For those who aren’t familiar with the area, Punkeydoodle’s Corner is situated outside of Tavistock, about 3 miles southwest of New Hamburg, south of Highway 7&8 at the pinpoint where Oxford, Perth and Waterloo Counties meet.
In the pioneer days of the early 1800s, the hamlet’s location on Upper Canada’s “main street”, the Huron Road that linked Goderich and Hamilton, was of great importance. Punkeydoodle’s Corner was then a thriving settlement and by the late 1800’s had a population of nearly 100 families. It boasted a frame hotel, a livery stable to quarter settler’s teams, a blacksmith shop, chopping mill, sawmill for square and round timber, an apple butter and cider mill and a general store. The settlement began to whither in the 1860s when the Grand Trunk Railway passed it by.

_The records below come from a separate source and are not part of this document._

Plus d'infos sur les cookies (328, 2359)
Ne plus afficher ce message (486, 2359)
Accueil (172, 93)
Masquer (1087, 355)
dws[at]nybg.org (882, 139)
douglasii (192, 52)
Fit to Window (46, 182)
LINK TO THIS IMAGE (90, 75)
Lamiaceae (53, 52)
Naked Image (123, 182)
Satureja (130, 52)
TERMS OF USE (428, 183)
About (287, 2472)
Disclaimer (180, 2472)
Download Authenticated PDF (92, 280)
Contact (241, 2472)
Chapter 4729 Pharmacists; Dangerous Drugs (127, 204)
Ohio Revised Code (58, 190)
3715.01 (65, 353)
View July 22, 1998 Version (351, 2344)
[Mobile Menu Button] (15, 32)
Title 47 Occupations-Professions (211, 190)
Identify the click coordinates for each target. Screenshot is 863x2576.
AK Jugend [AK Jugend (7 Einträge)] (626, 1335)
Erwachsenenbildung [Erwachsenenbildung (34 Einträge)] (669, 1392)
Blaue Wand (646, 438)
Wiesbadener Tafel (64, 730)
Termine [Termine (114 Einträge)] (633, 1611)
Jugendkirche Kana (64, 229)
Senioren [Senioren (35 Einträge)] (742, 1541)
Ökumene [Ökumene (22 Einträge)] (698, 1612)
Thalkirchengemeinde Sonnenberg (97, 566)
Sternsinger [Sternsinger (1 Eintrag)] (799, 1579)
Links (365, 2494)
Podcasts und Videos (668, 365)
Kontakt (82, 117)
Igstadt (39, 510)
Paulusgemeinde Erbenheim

The name lives on and is featured on a local sign that is the subject of frequent “midnight moves”. And, of course, theories still abound on how this most unusual place name came to be. The most frequently cited claim is that the local innkeeper had a habit of singing “Yankee Doodle” which sounded more like “Punkey Doodle” to the tavern guests. Another story talks about a rowdy night at the hotel when one gentleman who had a bit too much to drink called another man a punkey doodle. However the name started, it’s here to stay.